Could it be because the name and substance of it is, Unhappiness?

Why, yes, I think we have a clue there, don’t you?

When it comes to avoiding the grittier parts of writing, and getting stuck because of that, I am no better than a brand new writer. The only advantage I have is that when I finally recognize the fix I’m in, I have so much experience that I’m not scared to do the things that may help me get out of it.

Take this past December, January, and February of my writing life, for instance.

In November, I started a new book, and it was going great. I wrote all the way up to the morning of Christmas Eve, and then I stopped, because, well, I hadn’t done any shopping yet. But I thought, "no problem. I’ll just start writing again the day after Christmas." It was going so well; surely a tiny interruption of just a couple of days wouldn’t stop the irresistible flow of words.

Seven weeks later, having written not one more word, I was beginning to get . . . nervous.

"How’s the book coming?" my non-writer friends were asking me.

"Fine," I told them, "fine" being writer code for, "not."

Writer friends knew better than to ask.

And then one day I had a vague memory of having written a book that purported to be able to help writers get over blocks.

Oh, yeah, and what was that first step?

Unhappiness.

Right at the moment of feeling like an idiot, I realized I was avoiding my own best advice, which was to let myself actually feel how unhappy I was about not writing. I was pretty sure why I had avoided doing so: I didn’t want the thoughts that preceded the feelings. They were thoughts like, "There’s no character for readers to love," and "I can’t find the heart of it," and, "I don’t know what happens in the middle." I didn’t have any answers to those problems, and so I had been squelching them, along with the feelings that flavored them.

Fortunately, I have enough experience to know that if I will let myself feel the true, painful depth of my unhappiness at that moment, it may only last for a little while, because once it’s truly felt, it will shoot me out to the other side of it.

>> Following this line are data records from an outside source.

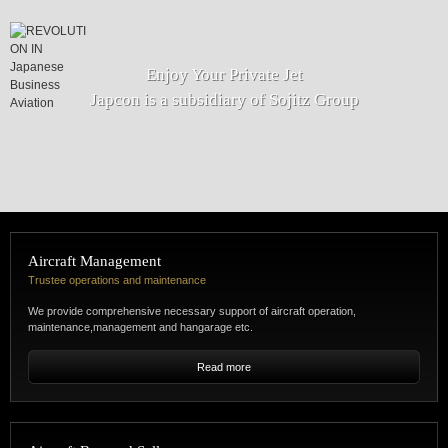
Enjoy Your Private Jet
Japcon is a subsidiary of Sojitz Group
Aircraft Management
Trustee operations and maintenance
We provide comprehensive necessary support of aircraft operation,
maintenance,management and hangarage etc.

So I took a breath and did it, stupid feelings, tears and all.

Less than twenty-four hours later, I had an epiphany about the book.

An idea for a major character came to me, and I realized he was the missing link that I’d been waiting for. With a sense of happiness and relief, I began to think about him, about his place in the story, about possible scenes with him.

And thus did I finally manage to navigate the first step again.

Gee, somebody ought to write an advice book about all this.